David Helpling is a California based guitarist and keyboardist, recording artist and film composer specializing in  ambient music and electronic music. He started his solo career with Between Green and Blue and Sleeping On The Edge Of The World. After composing the soundtrack to the film Trade Offs in 2003 Helpling released four albums, collaborating with fellow ambient recording artist Jon Jenkins, before releasing several solo tracks and three new solo albums: A Sea Without Memory (made exclusively with electric guitars, 2018), Rune (2019), and IN (2022).

Musical career
Helpling is a self-taught musician, whose debut release, Between Green and Blue, was a finalist for the 1997 INDIE Album-Of-The-Year award. In 1999, Helpling released his second album, Sleeping on the Edge of the World.

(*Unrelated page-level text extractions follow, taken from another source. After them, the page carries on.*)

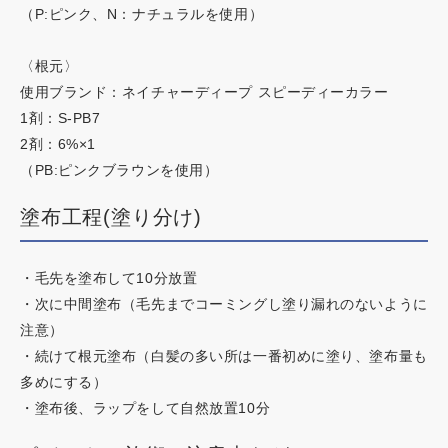
（P:ピンク、N：ナチュラルを使用）
ネイチャーディープカラー
〈根元〉
ネイチャーディープスピーディーカラー
使用ブランド：ネイチャーディープ スピーディーカラー
1剤：S-PB7
2剤：6%×1
（PB:ピンクブラウンを使用）
塗布工程(塗り分け)
・毛先を塗布して10分放置
・次に中間塗布（毛先までコーミングし塗り漏れのないように
注意）
・続けて根元塗布（白髪の多い所は一番初めに塗り、塗布量も
多めにする）
・塗布後、ラップをして自然放置10分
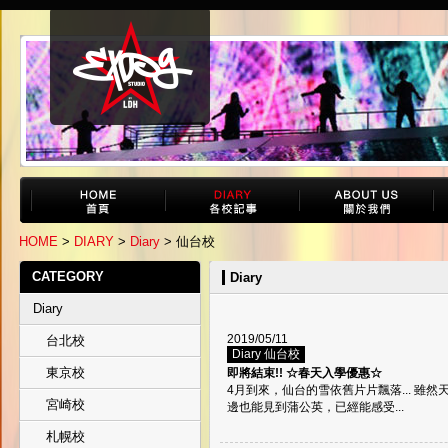
HOME
>
DIARY
>
Diary
> 仙台校
CATEGORY
Diary
Diary
2019/05/11
台北校
Diary 仙台校
東京校
即將結束!! ☆春天入學優惠☆
4月到來，仙台的雪依舊片片飄落... 雖
宮崎校
邊也能見到蒲公英，已經能感受...
札幌校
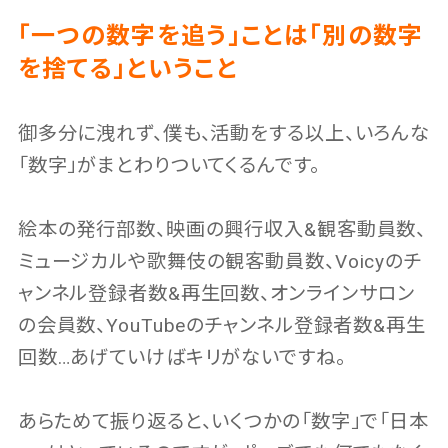
「一つの数字を追う」ことは「別の数字
を捨てる」ということ
御多分に洩れず、僕も、活動をする以上、いろんな
「数字」がまとわりついてくるんです。
絵本の発行部数、映画の興行収入&観客動員数、
ミュージカルや歌舞伎の観客動員数、Voicyのチ
ャンネル登録者数&再生回数、オンラインサロン
の会員数、YouTubeのチャンネル登録者数&再生
回数…あげていけばキリがないですね。
あらためて振り返ると、いくつかの「数字」で「日本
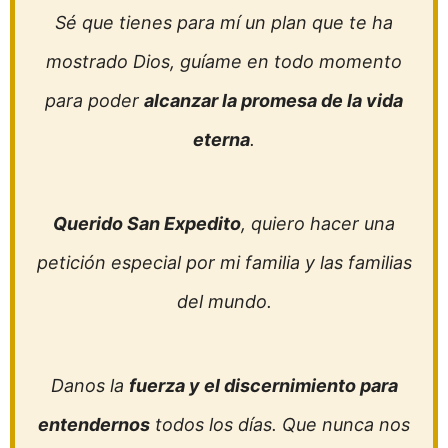
Sé que tienes para mí un plan que te ha
mostrado Dios, guíame en todo momento
para poder
alcanzar la promesa de la vida
eterna
.
Querido San Expedito
, quiero hacer una
petición especial por mi familia y las familias
del mundo.
Danos la
fuerza y el discernimiento para
entendernos
todos los días. Que nunca nos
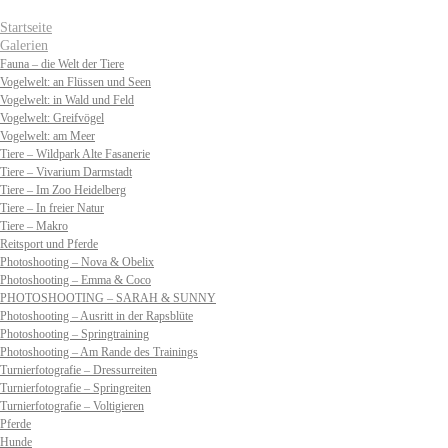
Startseite
Galerien
Fauna – die Welt der Tiere
Vogelwelt: an Flüssen und Seen
Vogelwelt: in Wald und Feld
Vogelwelt: Greifvögel
Vogelwelt: am Meer
Tiere – Wildpark Alte Fasanerie
Tiere – Vivarium Darmstadt
Tiere – Im Zoo Heidelberg
Tiere – In freier Natur
Tiere – Makro
Reitsport und Pferde
Photoshooting – Nova & Obelix
Photoshooting – Emma & Coco
PHOTOSHOOTING – SARAH & SUNNY
Photoshooting – Ausritt in der Rapsblüte
Photoshooting – Springtraining
Photoshooting – Am Rande des Trainings
Turnierfotografie – Dressurreiten
Turnierfotografie – Springreiten
Turnierfotografie – Voltigieren
Pferde
Hunde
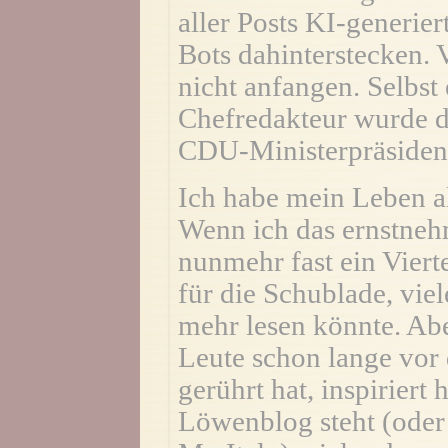
aller Posts KI-generier
Bots dahinterstecken.
nicht anfangen. Selbst
Chefredakteur wurde d
CDU-Ministerpräsiden
Ich habe mein Leben al
Wenn ich das ernstnehm
nunmehr fast ein Viert
für die Schublade, viel
mehr lesen könnte. Abe
Leute schon lange vor
gerührt hat, inspiriert
Löwenblog steht (oder 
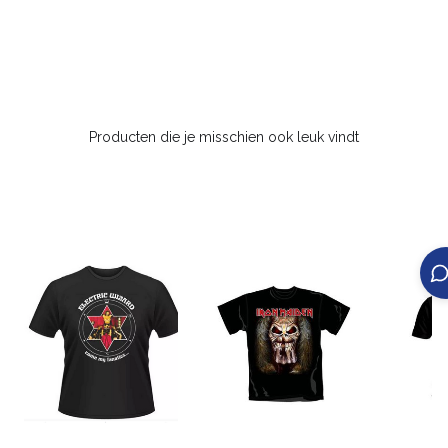
Producten die je misschien ook leuk vindt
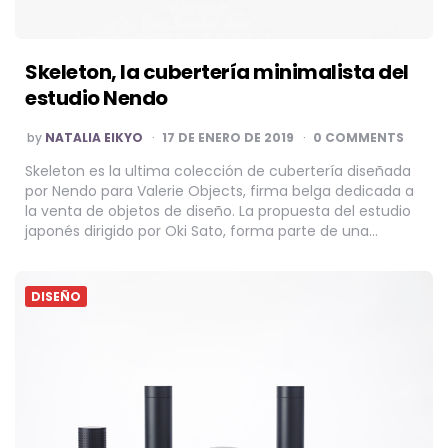
Skeleton, la cubertería minimalista del
estudio Nendo
POSTED
by
NATALIA EIKYO
17 DE ENERO DE 2019
0 COMMENTS
BY
Skeleton es la ultima colección de cubertería diseñada
por Nendo para Valerie Objects, firma belga dedicada a
la venta de objetos de diseño. La propuesta del estudio
japonés dirigido por Oki Sato, forma parte de una…
DISEÑO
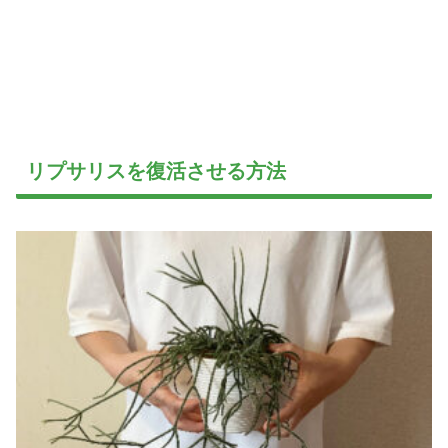
リプサリスを復活させる方法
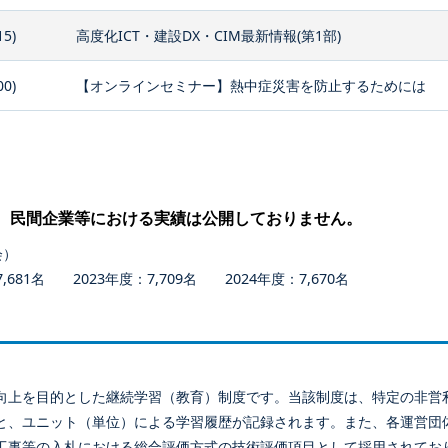
15)
高度化ICT・建設DX・CIM最新情報(第1部)
00)
【オンラインセミナー】熱中症災害を防止するためには
、民間企業等における実績は公開しておりません。
会）
681名 2023年度：7,709名 2024年度：7,670名
向上を目的とした継続学習（教育）制度です。当該制度は、特定の非営
と、ユニット（単位）による学習履歴が記録されます。また、各運営団
工事等の入札における総合評価方式の技術評価項目として採用されてお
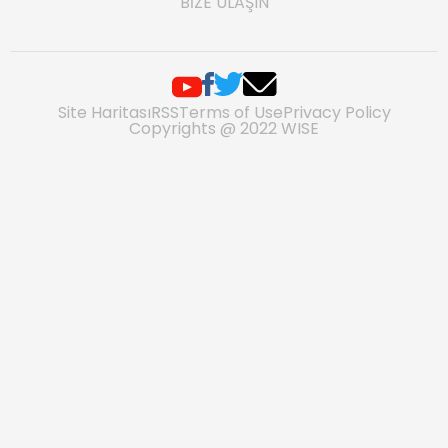
BIZE ULAŞIN
Site Haritası
RSS
Terms of Use
Privacy Policy
Copyrights @ 2022 WISE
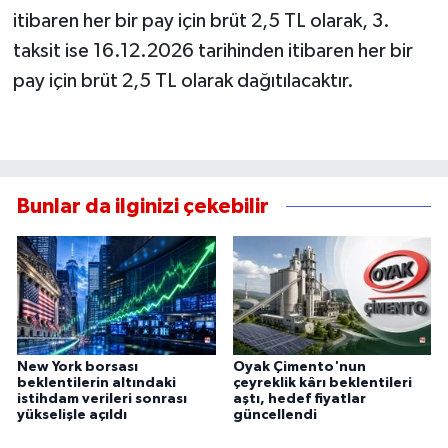
itibaren her bir pay için brüt 2,5 TL olarak, 3.
taksit ise 16.12.2026 tarihinden itibaren her bir
pay için brüt 2,5 TL olarak dağıtılacaktır.
Bunlar da ilginizi çekebilir
New York borsası
Oyak Çimento'nun
beklentilerin altındaki
çeyreklik kârı beklentileri
istihdam verileri sonrası
aştı, hedef fiyatlar
yükselişle açıldı
güncellendi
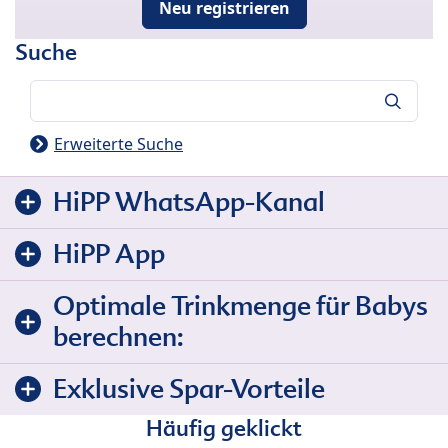
Neu registrieren
Suche
Suche
Erweiterte Suche
HiPP WhatsApp-Kanal
HiPP App
Optimale Trinkmenge für Babys
berechnen:
Exklusive Spar-Vorteile
Häufig geklickt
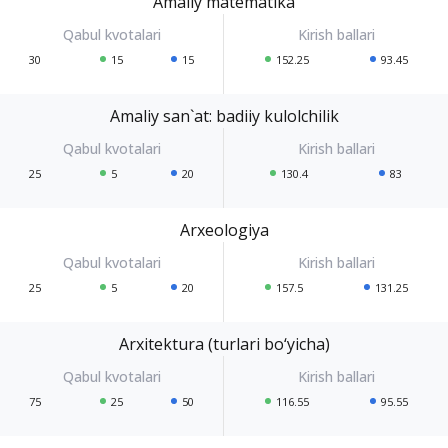
Amaliy matematika
30
15
15
152.25
93.45
Amaliy san`at: badiiy kulolchilik
25
5
20
130.4
83
Arxeologiya
25
5
20
157.5
131.25
Arxitektura (turlari bo‘yicha)
75
25
50
116.55
95.55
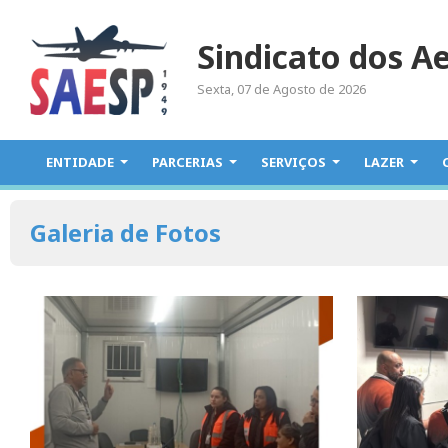
Sindicato dos A
Sexta, 07 de Agosto de 2026
ENTIDADE
PARCERIAS
SERVIÇOS
LAZER
Galeria de Fotos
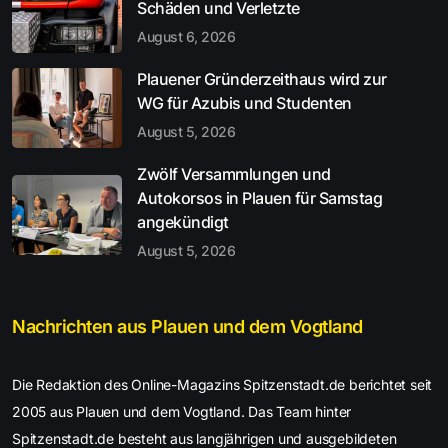
Schäden und Verletzte
August 6, 2026
Plauener Gründerzeithaus wird zur
WG für Azubis und Studenten
August 5, 2026
Zwölf Versammlungen und
Autokorsos in Plauen für Samstag
angekündigt
August 5, 2026
Nachrichten aus Plauen und dem Vogtland
Die Redaktion des Online-Magazins Spitzenstadt.de berichtet seit
2005 aus Plauen und dem Vogtland. Das Team hinter
Spitzenstadt.de besteht aus langjährigen und ausgebildeten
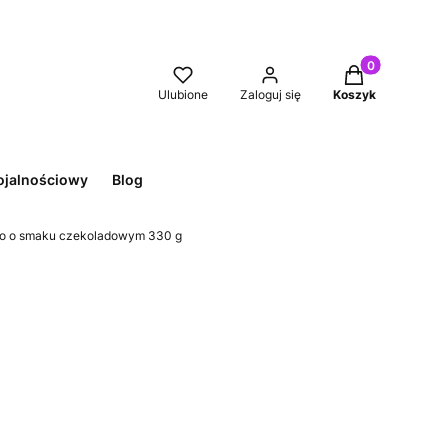
Produkty w kos
Ulubione
Zaloguj się
Koszyk
ojalnościowy
Blog
zko o smaku czekoladowym 330 g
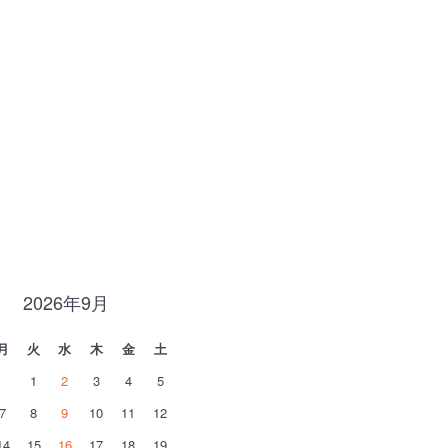
2026年9月
月
火
水
木
金
土
1
2
3
4
5
7
8
9
10
11
12
14
15
16
17
18
19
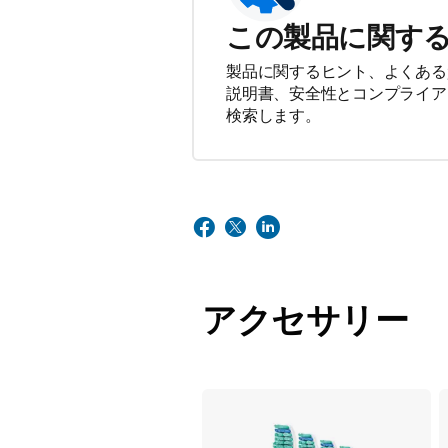
この製品に関す
製品に関するヒント、よくある
説明書、安全性とコンプライア
検索します。
アクセサリー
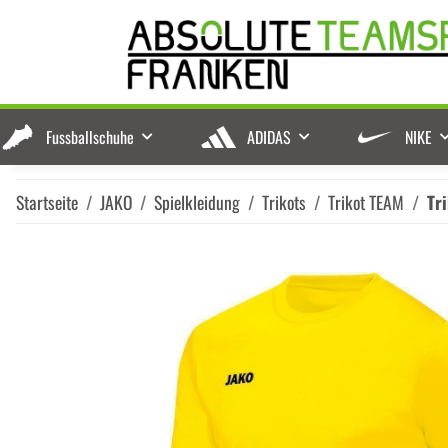
Fussballschuhe
ADIDAS
NIKE
Startseite
JAKO
Spielkleidung
Trikots
Trikot TEAM
Tr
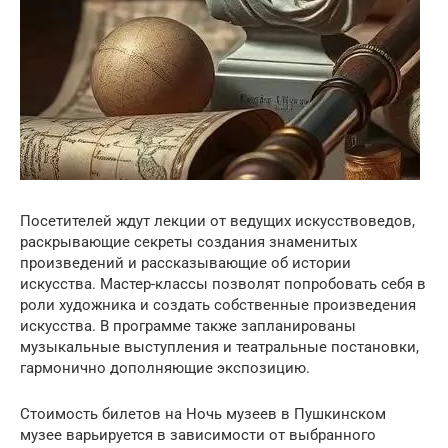
Посетителей ждут лекции от ведущих искусствоведов,
раскрывающие секреты создания знаменитых
произведений и рассказывающие об истории
искусства. Мастер-классы позволят попробовать себя в
роли художника и создать собственные произведения
искусства. В программе также запланированы
музыкальные выступления и театральные постановки,
гармонично дополняющие экспозицию.
Стоимость билетов на Ночь музеев в Пушкинском
музее варьируется в зависимости от выбранного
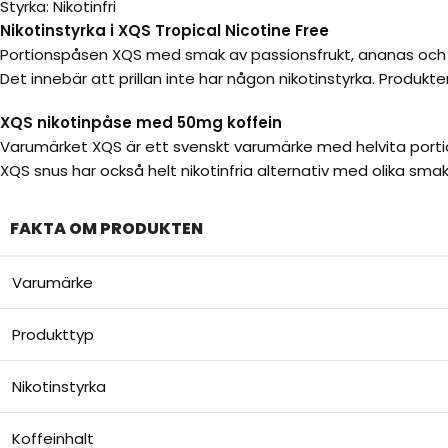
Styrka: Nikotinfri
Nikotinstyrka i XQS Tropical Nicotine Free
Portionspåsen XQS med smak av passionsfrukt, ananas och 
Det innebär att prillan inte har någon nikotinstyrka. Produkte
XQS nikotinpåse med 50mg koffein
Varumärket XQS är ett svenskt varumärke med helvita porti
XQS snus har också helt nikotinfria alternativ med olika smak
FAKTA OM PRODUKTEN
Varumärke
Produkttyp
Nikotinstyrka
Koffeinhalt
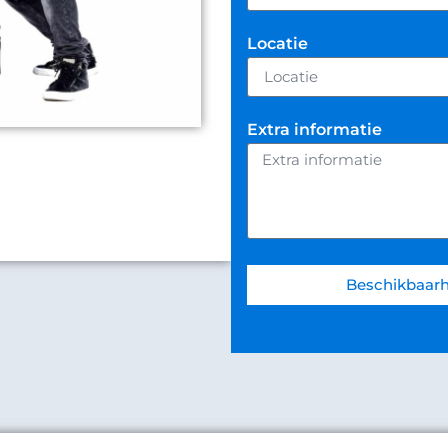
Locatie
Extra informatie
Beschikbaarh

Among other musical influences such as U2 and Björk, one of Helpling's main inspirations is film music. Elliot Goldenthal, Edward Shearmur and David Julyan are among his favorites. As a full-time composer, Helpling has written music for several films, one of which, Trade Offs, immersed him in the music of India. The score features several guest artists, including vocalist Nidhi Bhatmuley, who also performs on his 2022 album, IN. Other film assignments include Cold Storage (2009), directed by Tony Elwood, for which Helpling scored a fully orchestral soundtrack using only computers.

Collaboration
Helpling and Jon Jenkins initially became a working partnership after being contacted by filmmaker Chris Cumming via Helpling's record company Spotted Peccary.  After working on the score to Cumming's film "False Summit" the pair discovered they had a mutual respect for and interest in each other's music.  Starting with Treasure the two worked as true collaborators; both contributing equally to composing, arranging the tracks and engineering the recordings. This collaboration continued as the two embarked on completing two follow-up albums, The Crossing and Found winning the 2013 ZMR Music Award for Best Electronic Album;, the three albums constituting a sonic trilogy. He continued his collaboration with Indian musicians on the album IN (2022), which involves vocalist Nidhi Bhatmuley and esraj player Benjy Wertheimer. Loop cellist Matthew Schoening also features on the album.

Film composition
Helpling is also a composer for film, and has also provided several themes, scores, and ambient beds for numerous television, corporate, and interactive projects. His production company is named DHM Music Design.

Other projects
"As the World Falls Away" is a  time-lapse video filmed and produced by Shawn Malone and set to Helpling's music. According to WILX, it "went viral" in 2014.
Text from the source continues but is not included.